壁紙の張り替えや設備の入れ替えなど、比較的小規模なものはリフォームと考えられます。これに対しリノベーションは水道管や冷暖房設備の配管を組み替える、間取りを変更するなど、大規模な工事が必要になるという特徴があります。

リフォームのメリット・デメリット

メリット

リフォームの場合はあくまで部分的な補修となるため、リノベーションに比べると費用は少なめ。ちょっと気になるところがあるという程度でも気軽に依頼することができます。また工事の規模が小さいため工期も短く済む場合がほとんど。短い工事だと半日、長くても1ヶ月程度で済むことがほとんででしょう。

あまり大きな変更はしないためリフォーム後のイメージを膨らませやすいのもリフォームのメリット。施工後にこんなはずじゃなかった、というミスマッチが起きることはほとんどありません。

デメリット

リフォームは小さな工事になるので、建物全体の強度が劣化していないかといった根本的な部分は確認できません。また部分部分の工事になるためコストパフォーマンスは悪くなりがち。それなりに築年数が経過しており、一箇所直してもすぐに別の場所をリフォームしなければいけないような状況ならリノベーションを検討した方が良いかもしれません。

リノベーションのメリット・デメリット

メリット

工事が大掛かりになる分、自由度の高さはリフォームよりも上。生活スタイルに合わせて工事の内容を合わせていくのがリノベーションです。最近は中古物件を購入してリノベーションを行う方も増えています。この場合、駅に近い場所や街に近い場所など、家の価格が高い地域でも中古物件とリノベーションの組み合わせで新築より安く住宅を購入できることがあります。

デメリット

工事が大規模になるため工事費用はリフォームよりも高くなりがち。自由度が高いことからあれこれ考えているうちにどんどん費用がかさんでいく場合もあります。

また自由度が高いといっても、なんでも自由に作り変えられるとは限りません。そもそも家の構造的に変更できないことがあったり、マンションのリノベーションは規約で制限がかかっていることもあります。例えば隣や下の住民に生活音が響かないよう床・壁の材質が指定されているなんてことも。またマンションのリノベーションで手を加えられるのは専有部分のみで、共有部分まで工事することはできません。玄関のドアやバルコニーは共有部分とされることがほとんど。マンションのリノベーションを依頼する際は事前にマンションの管理人に話を通しておくのが無難です。
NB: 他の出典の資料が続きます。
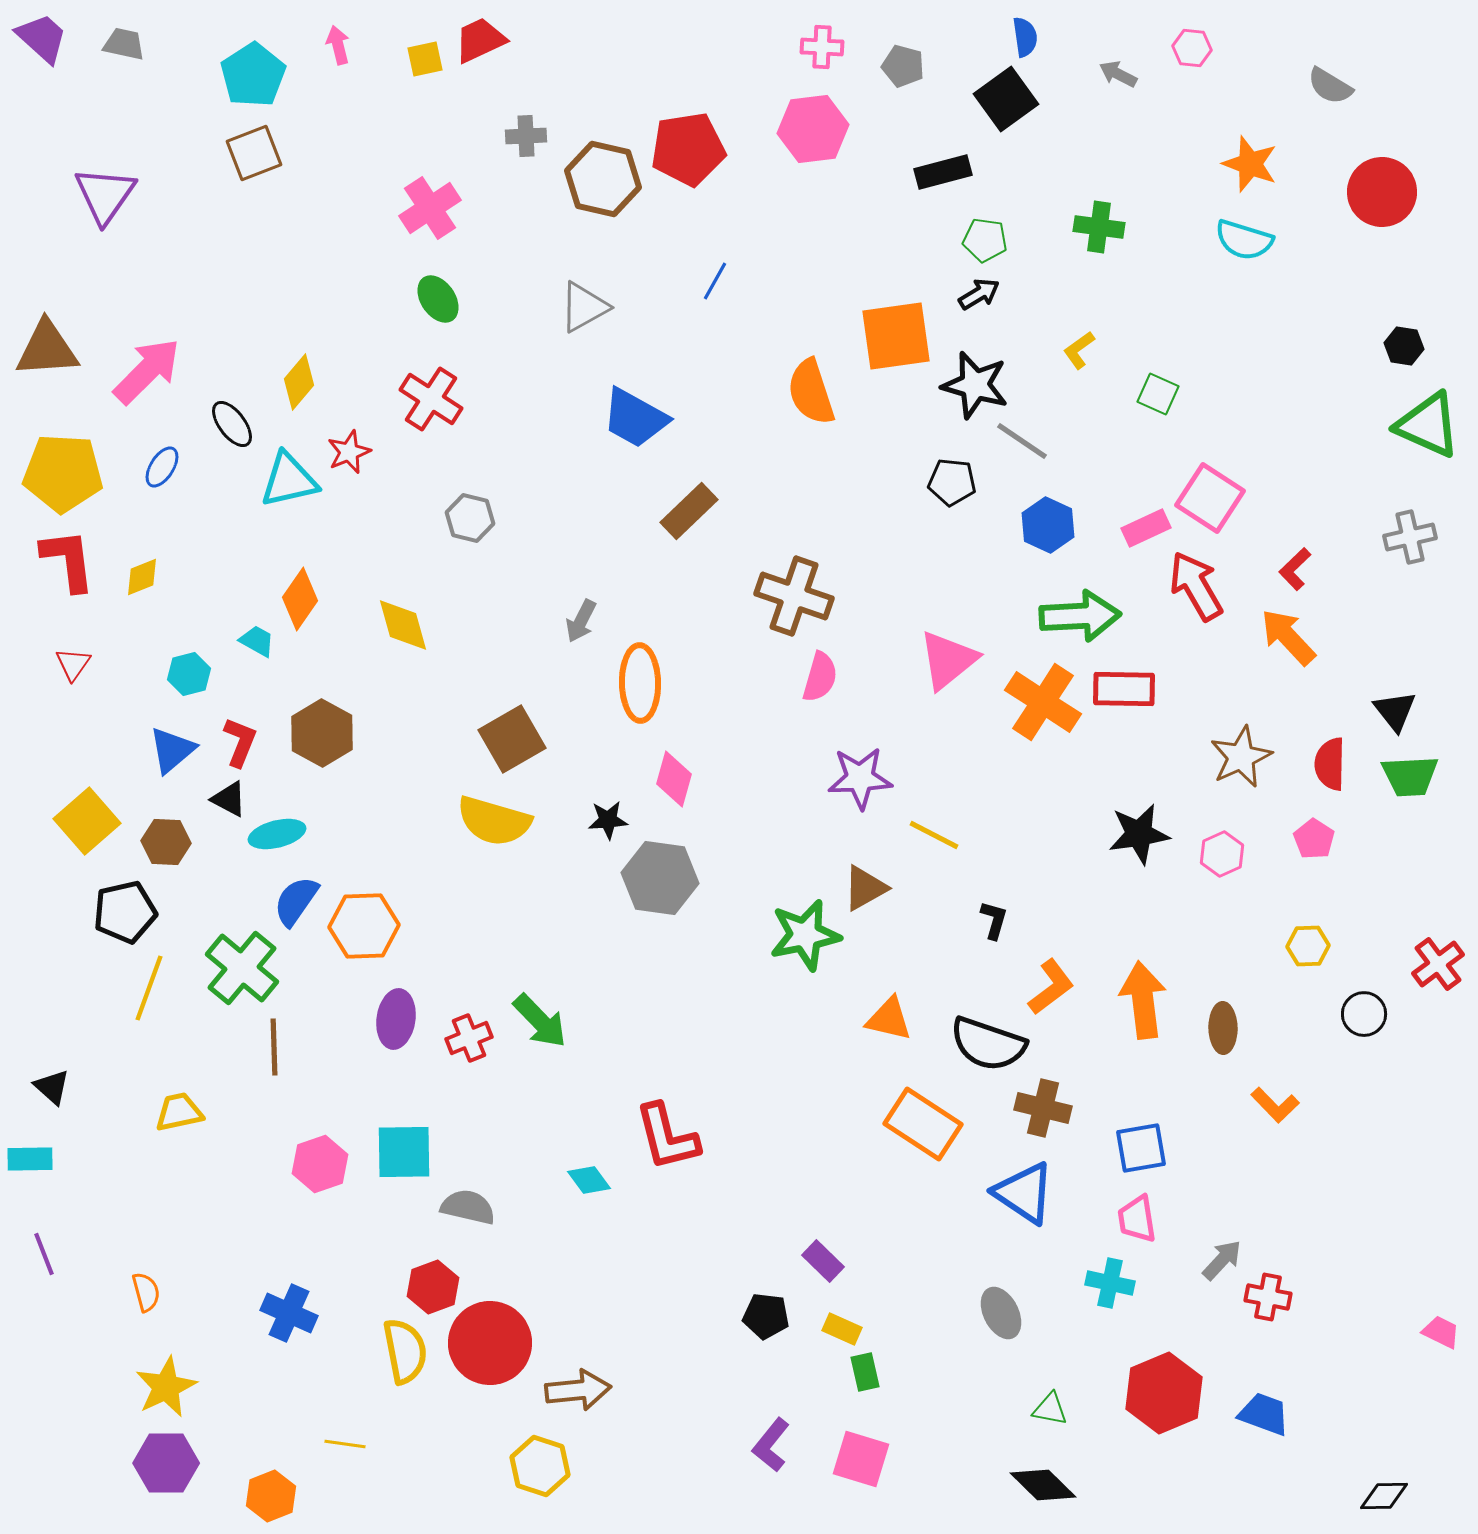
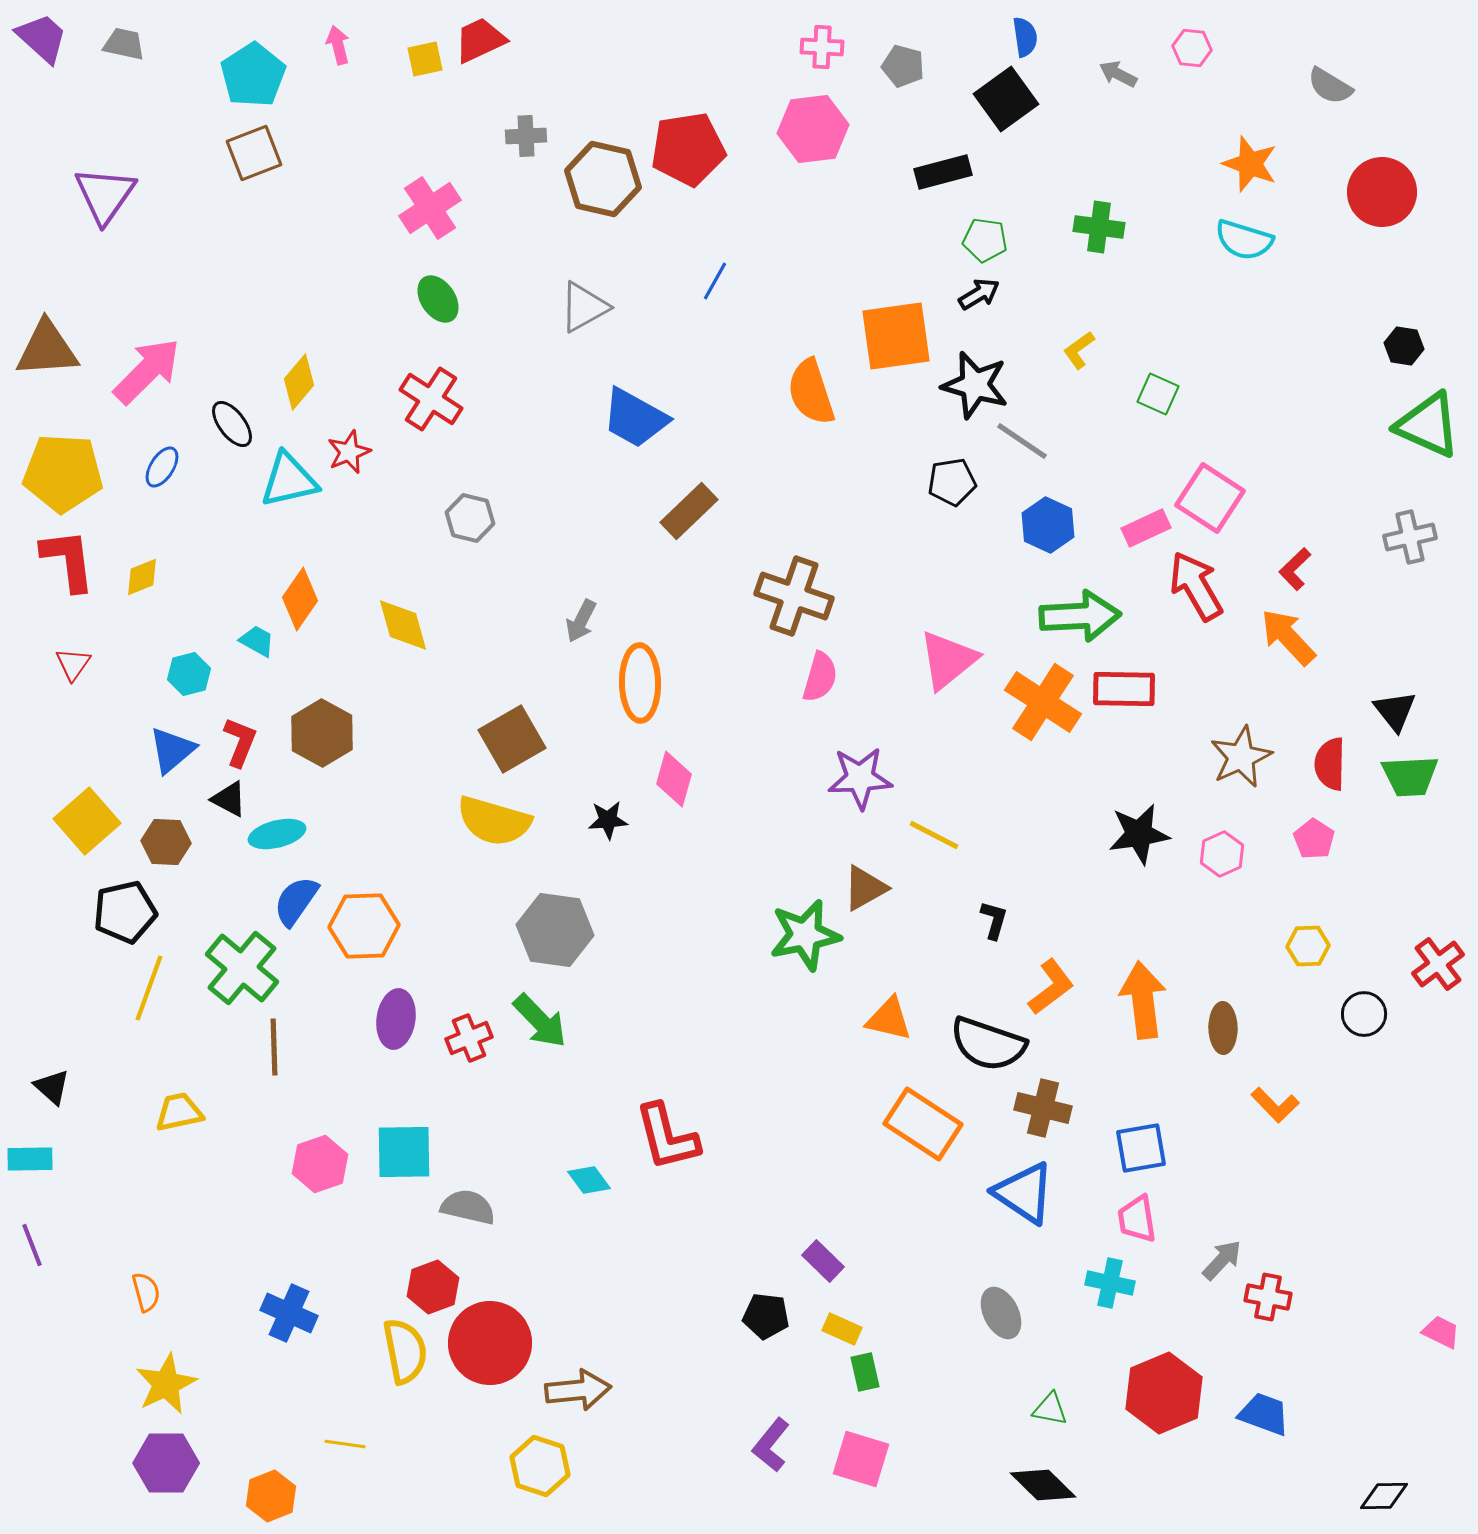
black pentagon at (952, 482): rotated 15 degrees counterclockwise
gray hexagon at (660, 878): moved 105 px left, 52 px down
purple line at (44, 1254): moved 12 px left, 9 px up
yellow star at (166, 1387): moved 3 px up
また実際の費用がどのくらいかかるか予想しにくいというデメリットもあります。壁の内側が腐っていたなんてことがあれば工事を計画通り進めることができなくなったり、余計に費用がかさんでしまったりします。リノベーションにはリフォーム以上の慎重さが求められるため、業者と事前に綿密な打ち合わせを行いましょう。不安に思うことがあれば遠慮なく質問するようにしてください。

リフォーム・リノベーションを依頼する時に気をつけたいこと

どんな建材を使うかによって工事費用は大きく変わります。例えば床材を複合フローリングにする場合と無垢材を使用する場合では費用が倍近く変わってしまうことも珍しくありません。お風呂やキッチンなどの設備も物によって大幅に価格は違います。上を目指せばキリがないため、なんのためにリフォーム・リノベーションを行うのか依頼する前によく考えておくことをおすすめします。あれこれ手を出してしまってはあっという間に予算をオーバーしてしまうでしょう。

見積もりをもらう前に大まかな予算を知りたい場合は同じような工事の事例を調べてみましょう。経験豊富な業者はこれまでもたくさんの工事を請け負ってきているはずです。まったく同じ工事でなくとも、近い事例について説明してもらうことができればざっくりとしたイメージを掴むことができます。